Tokyo is a huge city as evidenced by their subway map. I don’t mind that it is a large city but what gets to me are the distances. Even skipping traffic on the subway it would never take me less than a half hour to go somewhere new. It’s not overwhelmingly big or anything, just seems to spread out for my liking.
The long distances mean you will be hard pressed as a tourist to see more than two areas a day without feeling completely exhausted by the end. The first photo up is stereotypical Japan with the lanterns lit and a boy wearing that blue hat that just looks so Japanese. There was a festival/holiday of some sort being celebrated around the block.
One famous part of Tokyo is Shibuya which they say has the busiest intersection in the world. It’s an area with lots of shopping. See this boot store for instance.
I strongly dislike manga and the sort of Japanese comic books and cartoons. I have my reasons but that didn’t stop me from entering this store full of some of the dorkiest action figures, comics, and even cartoon porn.
Here is an interesting advertisement I noticed, “Grope in the Dark”. Engrish maybe? It’s creepy.
Another famous area for the dorky action figures, video games, maid cafes, and “cheap” (but not really) electronics is Electric City, Ahkibara.
Japanophiles must be so envious right now and also hate me when I tell them/you I did not end up playing one game. I had a good time watching others bobbing their heads and slamming the joysticks.
Best of all is the warning sign. I once heard of the teenager who died playing World of Warcraft for playing too long. Maybe they started taking the ill effects of videogames more seriously after that?
It never ends.
Back to reality for now. I was absolutely thrilled to see this woman in a few advertisements. I don’t know what it says. Maybe someone can translate it for me. But the concept is great. I saw a video where she is dancing with four of her clones as if she were a teenager.
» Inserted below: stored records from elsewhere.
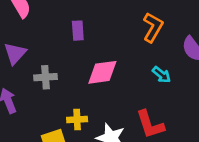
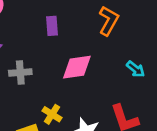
orange L-shape: (153, 27) -> (109, 21), moved
yellow cross: (77, 119) -> (52, 114), turned 36

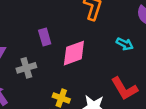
purple rectangle: (52, 26) -> (45, 37), moved

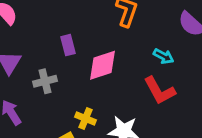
red L-shape: (124, 89) -> (159, 91), moved

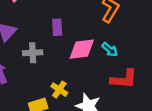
cyan arrow: (163, 56) -> (110, 50), moved
red L-shape: (159, 91) -> (124, 79), turned -68

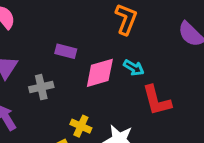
purple rectangle: (57, 27) -> (66, 51), turned -63
red L-shape: (124, 79) -> (157, 100), turned 80

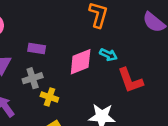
purple rectangle: (66, 51) -> (37, 48), moved
yellow cross: (81, 126) -> (49, 97), moved

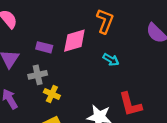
pink diamond: (81, 62) -> (74, 41), moved
red L-shape: (130, 80) -> (130, 104), moved

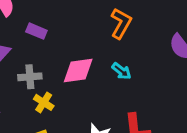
pink diamond: (74, 41) -> (78, 71), moved
purple rectangle: (44, 47) -> (36, 31), moved

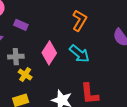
pink diamond: (78, 71) -> (49, 53), turned -50
cyan arrow: (121, 71) -> (79, 54), size x1.5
Walking around Ahkibara and you will encounter the “maid’s” trying to attract customers to their cafes. I really wish I had visited one where they are supposed to do all sorts of strange things, even feed you by hand.
Another advertisement I really enjoyed. It makes me think about hiring a Japanese designer to create the advertisements for my businesses if they can conceive advertisements like these.
Now we have the obligatory “office” photo to prove I actually do work, sometimes. I liked the all wood themed cafe. It felt very old fashion.
That stereotype of Japanese being very orderly has some truth. The Japanese are ace when riding the escalator – always on the left side to allow people in a rush to use the right side.
Or when entering the subway it’s always done by lining up in an orderly fashion as shown below.
One evening I attended a Latin America short film festival with a Japanese friend. I heard the guy from the Motorcycle Diaries was supposed to attend but he didn’t show.The films were entertaining enough but they showed all of the credits at the very end. What happened was the lights were off and for over ten minutes the theater sat in silence watching boring white credits. Ten minutes!
The hostels in Tokyo filled up fast so when I couldn’t find any with room I tried a capsule hotel.
At 6 1/2 feet long by 5 feet wide, and not tall enough to stand up in, they have become an affordable option to stay. The capsules do not have doors, only screens that pull down. Every bump of the shoulder on the plastic walls, every muffled cough, echoes loudly through the rows. On the ninth floor the hotel had a men’s only spa with a big hot tub, steam room, sauna, and showers. I would relax in these and when too hot would open the door and chill on the roof overlooking the river and cityscape with a perfect breeze.
Near to this particular hotel was a historic part of the city, Asakusa, where you can find a Buddhist temple dedicated to the bodhisattva Kannon. I liked this area best for the traditional foods you could find and sweet potato ice cream.
On a side note I just really like how Japanese letters look.
Another traditional food stand.
The Budist temple area.
A Budist temple.
The area turned even more beautiful as the sun set. Imagine how nice this could look if I were a real photographer.
Just a random Samurai (?) hanging on the side of a building
Silly Japanese comedians…
Lifesize anime charactars.
On the way home to the hotel one night I ran into this old man shouting. This was sadly the best photo I could get.
The Tokyo slave business is thriving
You’ve probably heard of the famous Tokyo fish market, right? It’s the largest fish market in the world and apparently if you have no life you can visit at 3Am to see it in full action. I went in the afternoon where it was mostly dead.
…And back near the hostel was the carnival.
One evening I went out to a club in Shibuya for an amazing night. The place was packed and everyone their was so into the music. It was seriously one of the best places I have been. On the way home well into the Am we found these guys practicing their boxing. Or before the club at around 10PM guys had passed out by the train station.
Why is that man wearing a watermelon on his head? In the human-drawn carriage photo, I mean…
Locationless Living says
haha it’s a strange situation isn’t it. Yes, it’s a human pulling the carriage.